I was working within eyeshot of Ole Nielsen at the Heltborg Symposium (2008). Unfortunately, I had shot video of his process, via a camera which destructed and destroyed the footage. So I have only a few still photographs of the build and more importantly of the furnace in action.
Those who have run a smelting furnace have certainly noticed that the hot spot over the tuyere will consume the fuel on that side faster. This can result in a slope to the charcoal at the top. (Why you end up charging in a horseshoe around the far side of the furnace in the later stages of a smelt.)
The version of the Evenstad that Ole constructed was something like 2/3 scale. It was roughly a meter wide and a meter deep. It did in fact appear a bit wider than deep, so not quite the same proportions as the manuscript illustration shows. There was also not as pronounced difference between the top and bottom diameters - so in turn not that more trumpet shape seen in the illustration.
I suspect both of those aspects are important.
What I observed was that the surface of the raw wood packing was making the same slumping pattern over the tuyere side. So in effect, the raw wood from the back was travelling along a diagonal line - which certainly was giving it time to transform into charcoal. This in effect utilizing the waste heat from the smelting process.
I agree with what Mark comments on the lack of slag taping. There may be something going on with the size of the bellows system - related to force of blast and volume of air. Most of us in North America, if working with European types furnaces, are using the 'Sauder System' of high volume air. This puts the bloom below the tuyere, towards that side. The Europeans are often working with lower air volumes. This appears to move the bloom higher in the furnace (and produces a more lacy, smaller bloom as well.)
As you suggest, more direct experimentation with the Evenstad system is needed to really understand it.
We also need to remember that those illustrations are certainly 'ideal' - and may not actually match the functioning furnaces in fine detail!

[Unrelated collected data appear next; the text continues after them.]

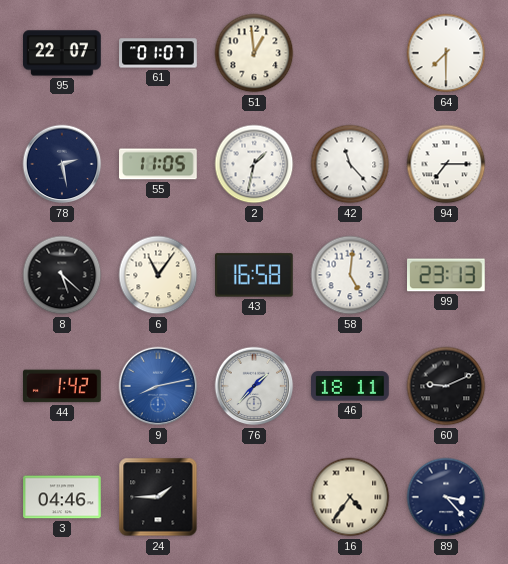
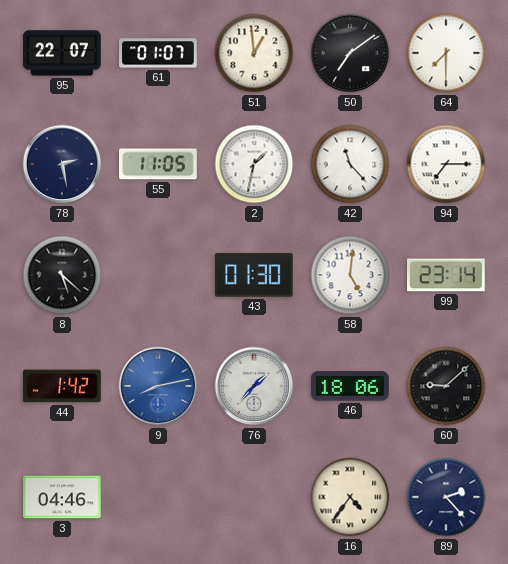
50: none -> 7:09
6: 11:06 -> none
43: 16:58 -> 01:30
99: 23:13 -> 23:14
46: 18:11 -> 18:06
60: 9:11 -> 9:08
24: 1:45 -> none
89: 3:23 -> 2:23
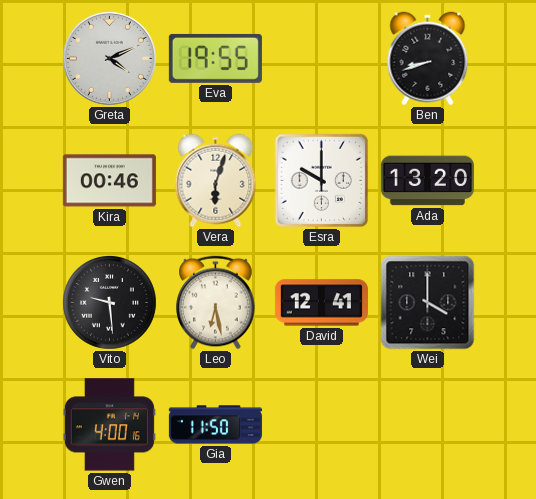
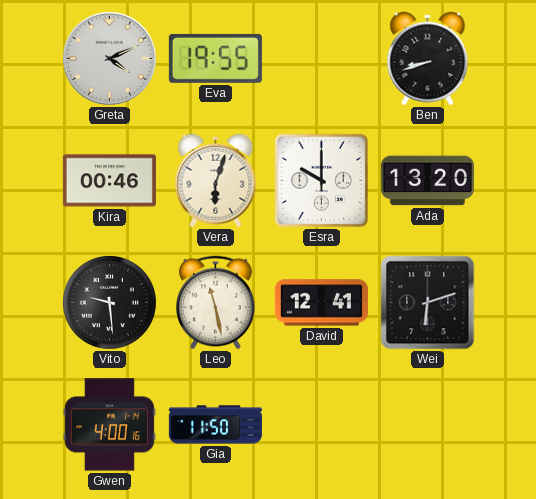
Leo: 6:28 -> 11:28
Wei: 4:00 -> 6:12
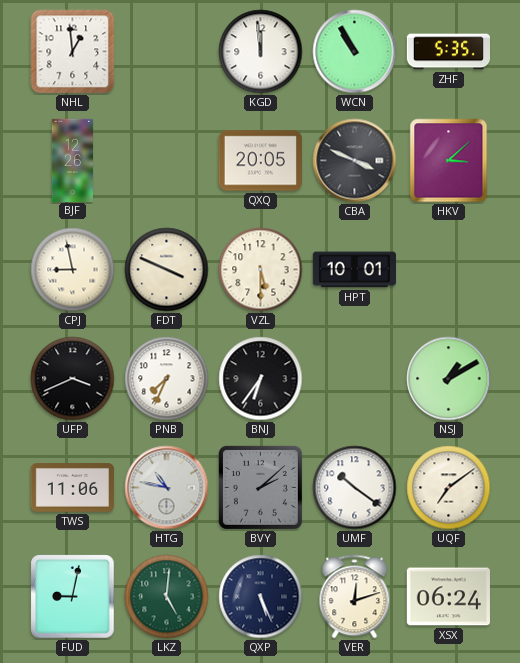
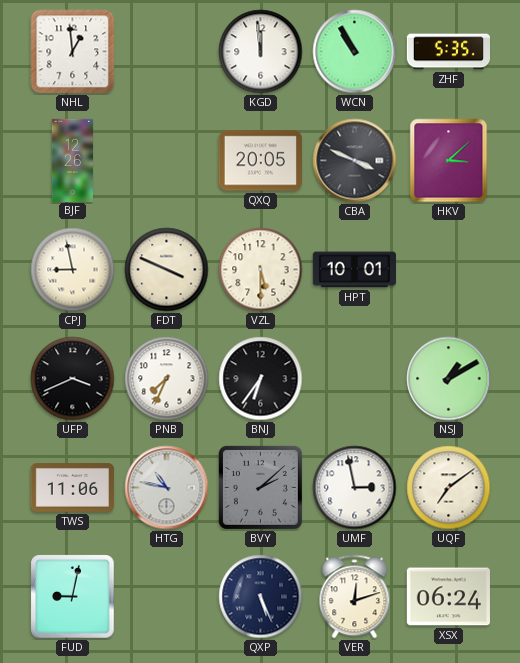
UMF: 10:21 -> 2:58
LKZ: 5:01 -> none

My understanding from the manuscript is that this system makes a series of smaller blooms, in a continuous process running over several days (!). It describes pulling away excess slag (the bowl) after each extraction. Remember that this process is linked to use of a primary bog iron ore as well, which depending on source, might contain a lot less silica than the rock based ores that those of you from the eastern USA are used to using.
Under 'Conclusions' Evenstad says : "Smelting 24 pars of ore gives 36 lbs of raw bloom. Output should be 150 lbs per day. ... Three men can do five smelts a day."
Espelund notes that his own experimental trials suggest 4 hours per cycle, so that is a 24 hour day. Running the math gives us roughly 30 lbs for each bloom / 15 kg. So large, but not immense. Espelund describes a test he ran in 1991 had 15 kg of ore produce 6 kg of bloom. (Thats a very respectable 40% yield, but of course the ore quality is critical.)
Mark continued - Referring to 'Iron Production in Norway' - Arne Espelund
Not overly surprising. I think the Espelund book was almost 'vanity press', and I doubt all that many were printed. The publisher is Arketype in Trondheim Norway. The frontpiece states "The printing has been financed jointly by the Norwegian Metallurgical Society, INFACON, and the Historical Metallurgy Society in England" . Maybe some leads there?Is there a full description of the operation of it in that book? Which is no where to be had, at any price that I have found in the world.
I managed to score a photocopy directly from Arne when we first worked together at a workshop for Parks Canada in 2001. (Which got me started in this insanity.)
Iron in Norway devotes about 20 pages to the manuscript and Eslplund's comments on it. There is another 10 pages of background material.
What might surprise you (??) and is most specific to our starting point here :
The actual reference to a re-melting hearth in the Evenstad is very short and not overly descriptive. Its only a single paragraph!
I've scanned that specific section and attached it to the bottom of this.
The whole bladesmithing community owes a huge debt to Skip Williams, for researching and prototyping the first 'Aristotle' furnace. Then to Lee Sauder, for hosting the Early Iron group at Smeltfest 08 where we were introduced to this prototype. Jesus Herandez, Shelton Browder and Steve Mankowski, (and myself) for the week we spent figuring out how to make the system work and control the variables.